Improve enzyme stability
Another important aspect of improving or changing the characteristics of proteins is to improve the thermal stability, because this is a problem often encountered in industrial production using enzyme catalyzed reactions. In order to solve this problem, many scientists have adopted the method of directed evolution to modify proteins, hoping to improve their thermal stability.Xiao et al. used the results of sequence alignment as guidance to carry out site directed mutagenesis, and obtained that the Tm value of the mutant increased by 6 ℃. At the same time, on the basis of not affecting the original catalytic activity, the half-life at 45 ℃ was 23 times higher than that of the original enzyme.Miyazaki et al. integrated the methods of random mutation, site saturation mutation and DNA shuffling to meet the needs of productionXylanaseModification is carried out to improve its thermal stability.The semi thermal denaturation temperature of the mutant was increased from 58 ℃ to 68 ℃, and the optimum temperature was also increased from 55 ℃ to 65 ℃. At the same time, the thermal stability of the mutant at 60 ℃ was also significantly enhanced.
In addition, proteins often lose their original catalytic activity in organic solvents and water organic solvent mixed solutions, so Moore et al. carried out random mutations fromBacillus subtilisA mutant strain of protein E was screened from the mutant library, which can reach 60%DimethylformamideThe enzyme activity in the solution is equal to that in the water solution;Similarly, the activity of p-nitrophenylesterase in 30% dimethylformamide aqueous solution was increased by more than 100 times through random mutation and gene recombination.

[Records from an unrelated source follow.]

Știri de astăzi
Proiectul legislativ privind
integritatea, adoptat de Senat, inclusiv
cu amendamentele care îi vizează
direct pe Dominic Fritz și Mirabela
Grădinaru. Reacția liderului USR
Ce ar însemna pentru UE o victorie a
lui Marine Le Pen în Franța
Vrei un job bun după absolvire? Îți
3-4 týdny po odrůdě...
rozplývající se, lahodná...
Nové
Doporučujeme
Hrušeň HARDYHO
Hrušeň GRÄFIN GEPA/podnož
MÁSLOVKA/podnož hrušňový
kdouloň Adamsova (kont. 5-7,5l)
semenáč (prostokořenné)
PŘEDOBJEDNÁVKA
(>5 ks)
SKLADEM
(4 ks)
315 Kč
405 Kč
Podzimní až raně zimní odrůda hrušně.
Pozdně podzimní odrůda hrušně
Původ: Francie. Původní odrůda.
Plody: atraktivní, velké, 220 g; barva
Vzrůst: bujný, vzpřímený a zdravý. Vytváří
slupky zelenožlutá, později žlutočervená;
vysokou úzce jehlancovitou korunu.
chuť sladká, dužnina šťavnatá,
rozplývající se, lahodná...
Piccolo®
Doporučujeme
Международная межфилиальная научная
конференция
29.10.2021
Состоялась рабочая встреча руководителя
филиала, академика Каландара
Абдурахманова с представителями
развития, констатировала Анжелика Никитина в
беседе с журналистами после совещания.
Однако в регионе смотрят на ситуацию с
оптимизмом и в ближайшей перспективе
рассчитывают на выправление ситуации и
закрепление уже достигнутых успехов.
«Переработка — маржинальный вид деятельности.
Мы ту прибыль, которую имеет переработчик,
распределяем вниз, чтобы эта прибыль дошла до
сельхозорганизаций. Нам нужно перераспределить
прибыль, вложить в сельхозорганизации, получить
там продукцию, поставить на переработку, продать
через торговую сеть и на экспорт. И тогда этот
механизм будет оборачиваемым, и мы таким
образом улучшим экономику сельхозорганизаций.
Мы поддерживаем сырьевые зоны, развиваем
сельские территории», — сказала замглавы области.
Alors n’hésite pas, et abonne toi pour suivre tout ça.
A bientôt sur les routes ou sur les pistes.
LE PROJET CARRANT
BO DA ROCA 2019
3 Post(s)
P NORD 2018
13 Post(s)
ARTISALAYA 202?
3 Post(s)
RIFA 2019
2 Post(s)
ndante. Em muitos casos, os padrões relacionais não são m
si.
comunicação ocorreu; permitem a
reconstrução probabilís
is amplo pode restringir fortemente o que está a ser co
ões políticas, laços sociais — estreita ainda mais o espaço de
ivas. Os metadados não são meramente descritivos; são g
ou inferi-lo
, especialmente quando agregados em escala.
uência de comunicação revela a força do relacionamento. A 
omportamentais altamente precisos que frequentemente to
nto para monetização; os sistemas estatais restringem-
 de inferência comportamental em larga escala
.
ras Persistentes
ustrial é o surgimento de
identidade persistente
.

Change substrate specificity of enzyme
Manu et alError prone PCRAfter screening, the action substrate of the mutant was transformed from traditional cellobiose to lactose, and then the activity of lactose phosphorylase was improved.The activity of lactose phosphorylase of the mutant strain was 10 times higher than that of the original one.changeEnantiomerSpecificity.Schmidt et al. used the error prone PCR technology to increase the E value of the corresponding selective wild type of Pseudomonas fluorescens esterase from 63 to 96. At the same time, the activity also increased accordingly, which can transform 50% of the substrate in 2 minutes, equivalent to 1.25 U/mg of protein.Arnold et al. used error prone PCR and saturation mutagenesis methods to successfully convert a hydantoinase strain that is inclined to D-type substrate into an L-type substrate. After analysis, this transformation only generated an amino acid substitution.Compared with the wild type catalytic protein, it increased the production of L-methionine and reduced unnecessary product accumulation.